Il 2026 non è iniziato nel migliore dei modi dal punto di vista dello smog: a Rimini ci sono stati due sforamenti il 2 e 3 dicembre con valori di 60 e 53 microgrammi per metro cubo (rispetto a un limite di 50). Il 2025 si è chiuso invece con numeri ridotti quanto agli sforamenti: 16 complessivamente per la centralina Arpae di Rimini Flaminia, appena 9 per quella Rimini Marecchia. Numeri decisamente ridotti rispetto a quelli del 2024: 40 sforamenti per Rimini Flaminia, quindi sopra il limite previsto di 35 sforamenti in un anno, e 32 per Rimini Marecchia. Nel 2023 gli sforamenti delle due centraline erano stati rispettivamente 34 e 20. 

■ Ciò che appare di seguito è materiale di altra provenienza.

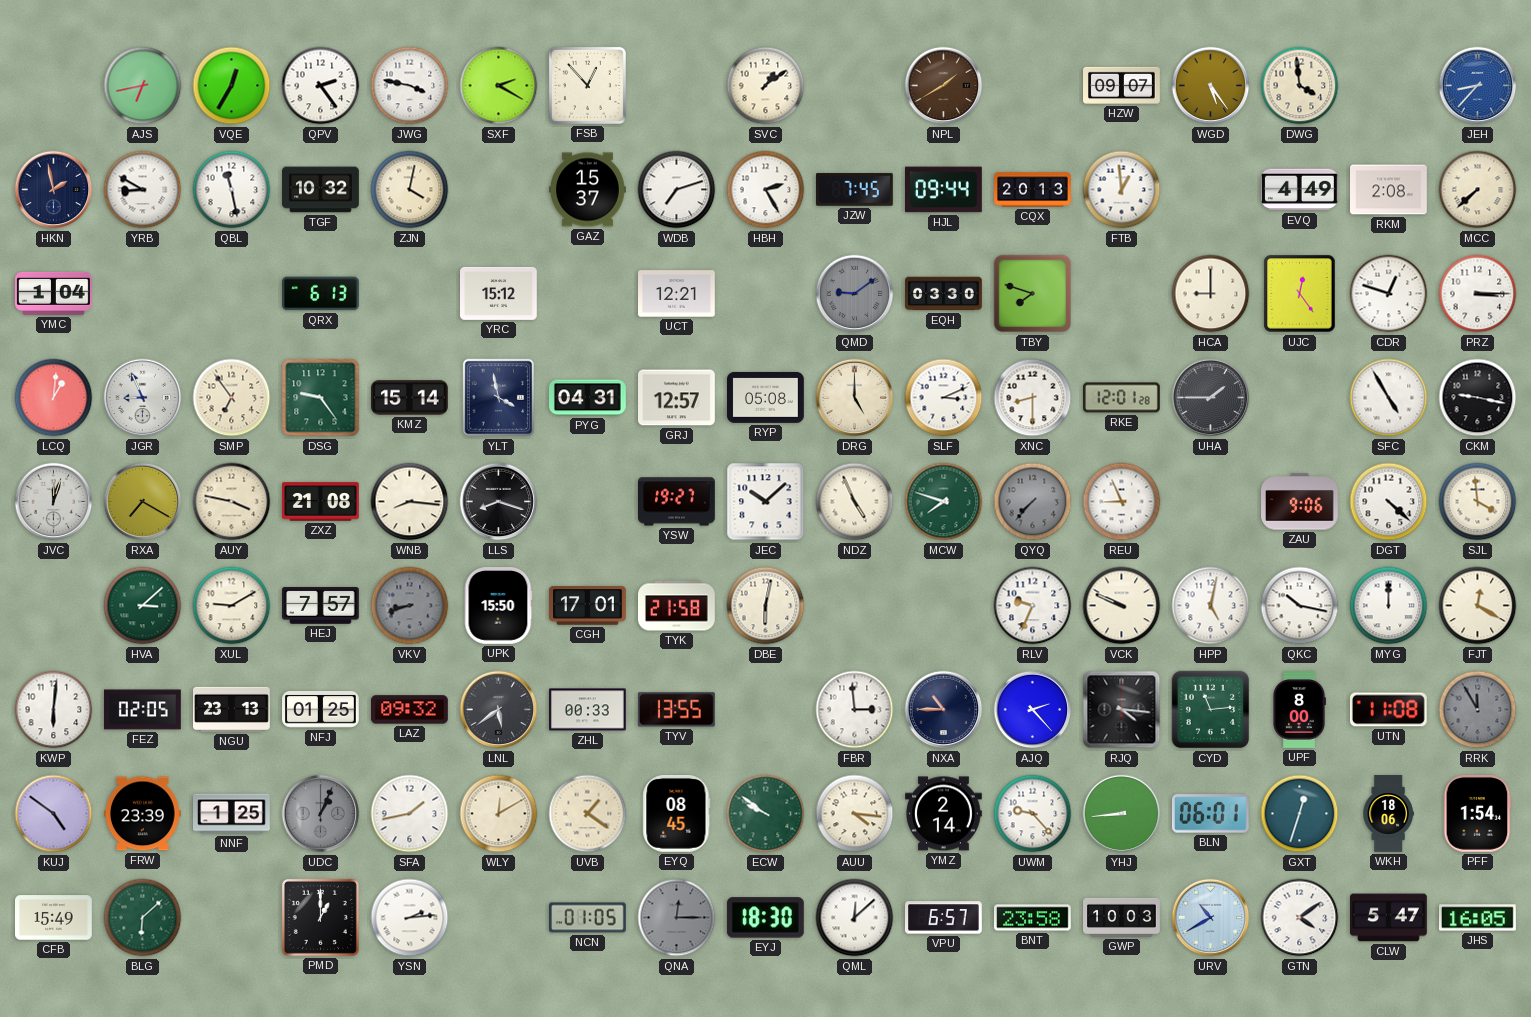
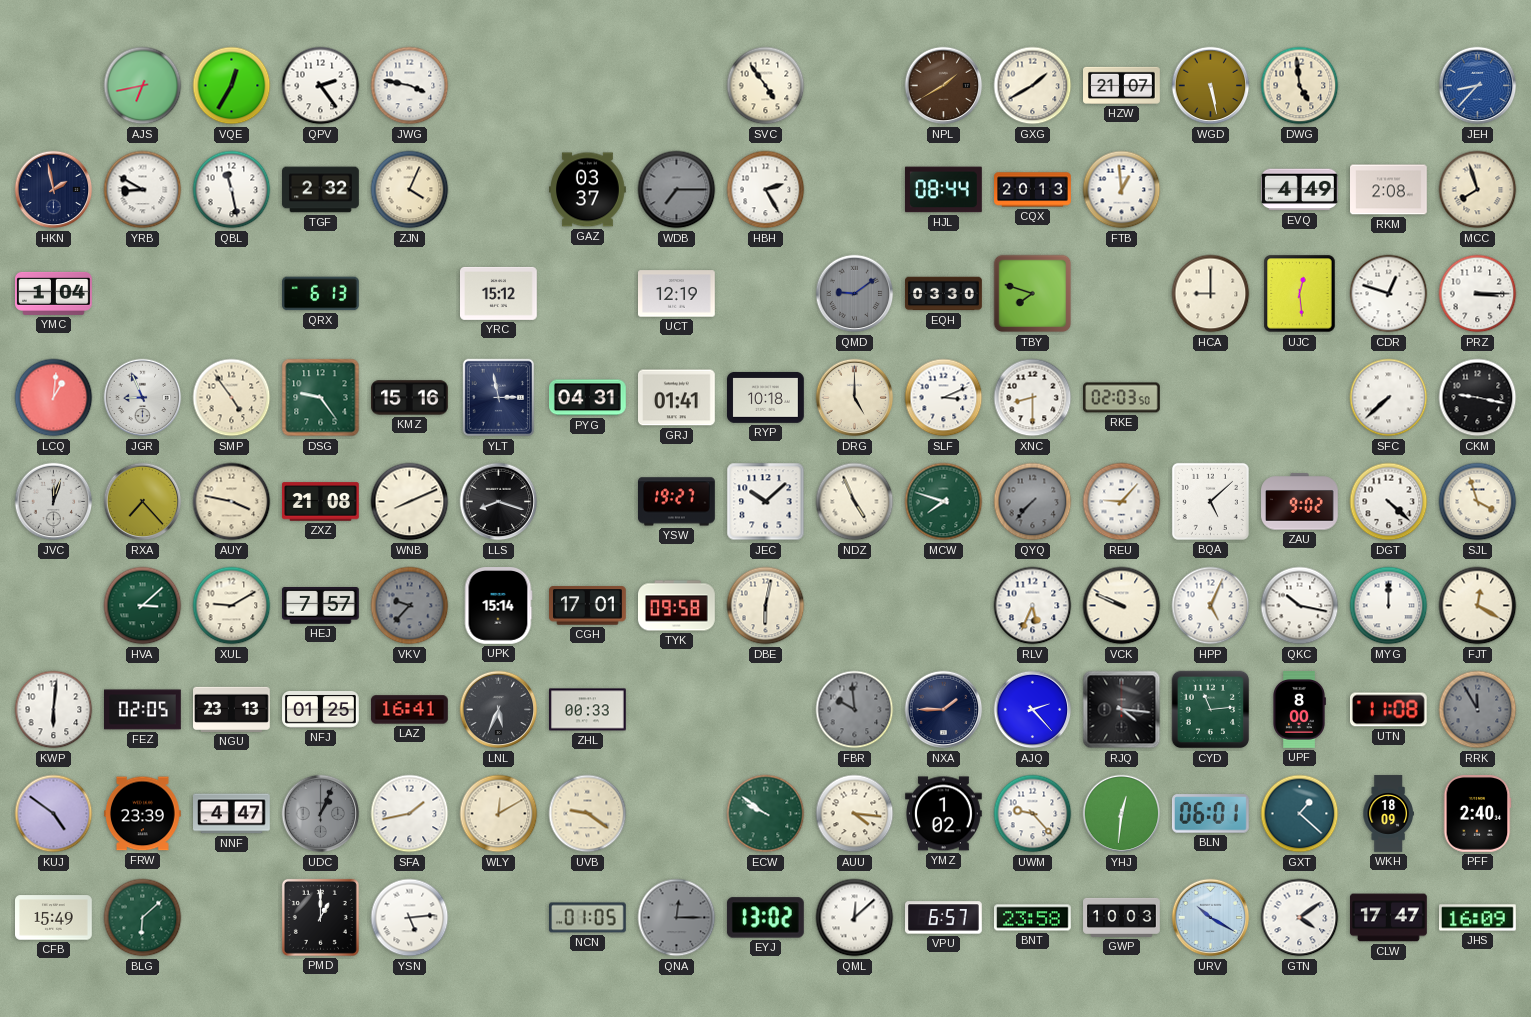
SXF: 2:20 -> none
FSB: 12:53 -> none
SVC: 1:09 -> 4:54
GXG: none -> 1:40
HZW: 09:07 -> 21:07
WGD: 5:24 -> 5:28
DWG: 3:59 -> 4:59
TGF: 10:32 -> 2:32
ZJN: 4:02 -> 4:04
GAZ: 15:37 -> 03:37
WDB: 7:12 -> 7:15
WDB dial: white -> grey
JZW: 7:45 -> none
HJL: 09:44 -> 08:44
MCC: 7:38 -> 7:57
UCT: 12:21 -> 12:19
UJC: 12:24 -> 12:29
SMP: 6:54 -> 4:54
KMZ: 15:14 -> 15:16
YLT: 3:58 -> 2:58
GRJ: 12:57 -> 01:41
RYP: 05:08 -> 10:18
RKE: 12:01 -> 02:03
UHA: 1:45 -> none
SFC: 4:55 -> 7:38
RXA: 7:20 -> 7:23
WNB: 8:16 -> 8:11
REU: 8:56 -> 9:07
BQA: none -> 5:08
ZAU: 9:06 -> 9:02
SJL: 3:59 -> 3:57
VKV: 8:42 -> 9:37
UPK: 15:50 -> 15:14
TYK: 21:58 -> 09:58
RLV: 9:34 -> 5:34
HPP: 5:02 -> 5:04
LAZ: 09:32 -> 16:41
LNL: 5:39 -> 5:34
TYV: 13:55 -> none
FBR: 2:59 -> 9:59
FBR dial: white -> grey
NXA: 10:45 -> 1:45
NNF: 1:25 -> 4:47
UVB: 1:21 -> 9:21
EYQ: 08:45 -> none
YMZ: 2:14 -> 1:02
YHJ: 8:44 -> 12:31
GXT: 12:33 -> 1:22
WKH: 18:06 -> 18:09
PFF: 1:54 -> 2:40
YSN: 2:14 -> 5:14
EYJ: 18:30 -> 13:02
URV: 10:40 -> 10:20
CLW: 5:47 -> 17:47
JHS: 16:05 -> 16:09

Numeri, a loro volta, ben lontani da quelli di venti anni fa: nel 2005 a Rimini furono 63 gli sforamenti sia per la centralina del Parco Marecchia che per quella in via Flaminia. E con valori decisamente più alti: sforare i cento microgrammi per metro cubo oggi è un evento sporadico, all'epoca era frequente. Un trend su cui hanno influito diversi fattori, a partire dalle tecnologie di riscaldamento più moderne e dal graduale rinnovo del parco auto in questi venti anni. Ma che si possa parlare di problema risolto non è proprio il caso: il Pm10 non è l'unico indicatore dello smog, e la Pianura padana resta una delle aree con l'aria peggiore d'Europa. Secondo dati 2023 dell'Agenzia europea per l'ambiente sulla qualità dell'aria, si stimano oltre 89 morti ogni 100mila abitanti attribuibili al particolato sottile (Pm2.5). L'Italia ha già due condanne dalla Corte di Giustizia europea per lo smog nel bacino padano. La Legge di Bilancio 2026 prevede invece un taglio del 75% dei fondi strutturali destinati a investimenti per la qualità dell’aria.